Я поднял глаза к бамбуковым колокольчикам, но увидел только след от крючка на обоях. Ветер в моей комнате замолчал. На трясущихся ногах я проверил самые важные точки дома. Все верно – тишина вступила в свои права. В холодильнике погас свет, и масло растеклось густой желтой жижей по решетке. Разделенный на дольки мандарин скукожился, как кожа древней старухи. Вентилятор у дальней стены перестал разгонять воздух. А в гостиной застыли большие напольные часы – ровно на половине седьмого. Тяжелые шторы были плотно сомкнуты, и я никак не мог вспомнить, какое время суток видел краем глаза за окном кухни. Все еще вечер? Ночь? Давно наступило утро? Сколько я спал? Как долго преследовало сновидение?
Вопросы падали на меня один за другим, но сил, чтобы уворачиваться, совсем не осталось.

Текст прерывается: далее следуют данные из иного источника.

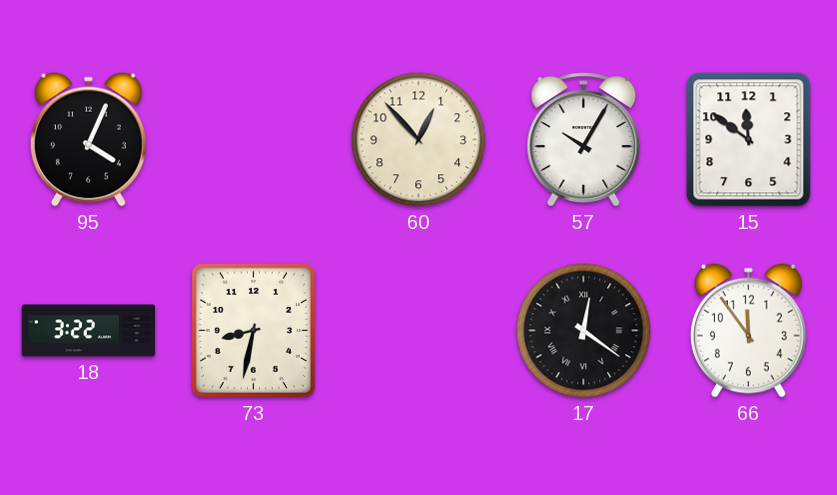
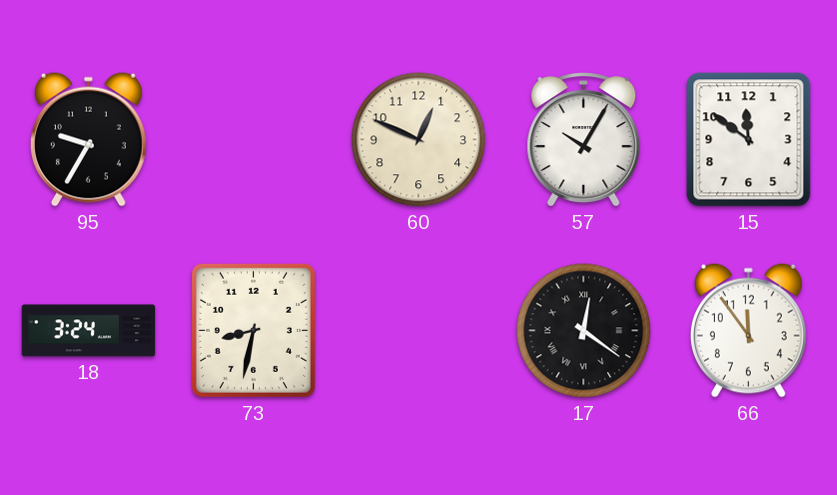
95: 4:04 -> 9:35
60: 12:53 -> 12:49
18: 3:22 -> 3:24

В маминой мастерской горел приглушенный свет. Он пробирался сквозь щель приоткрытой двери и обнимал доски пола. Белое, с вкраплениями желтого, электрическое марево. Холодное, но все-таки родное.

Мама спала в своем рабочем кресле, опустив голову на руки. Три пары разномастных часов молчали, застыв на все той же половине седьмого. У круглого будильника было разбито стекло, и на острой кромке одного из осколков остались бурые пятна.
Когда я вошел в мастерскую, мама только тихо вздохнула, обращаясь к кому-то внутри своего сна, но не проснулась. Я тронул её за плечо и тут же отдернул руку – кожа была такой же горячей, как раскаленный чайник на плите. Такой же горячей, как тишина, отвоевавшая у жизни наш дом. Я почувствовал, что и сам начинаю закипать, пузыриться, испаряться. Голова болела все сильнее, а кончики пальцев натыкались на острые иглы, припрятанные в застоявшемся воздухе.

Даже мне было очевидно, что это тошнотворное состояние напрямую связано с проглоченными грибами. Но признаться – невыносимо. Поэтому я кое-как убедил себя, будто виной всему жара, от которой я и раньше дурел больше обычного. А значит, излечиться проще простого – выйти на воздух.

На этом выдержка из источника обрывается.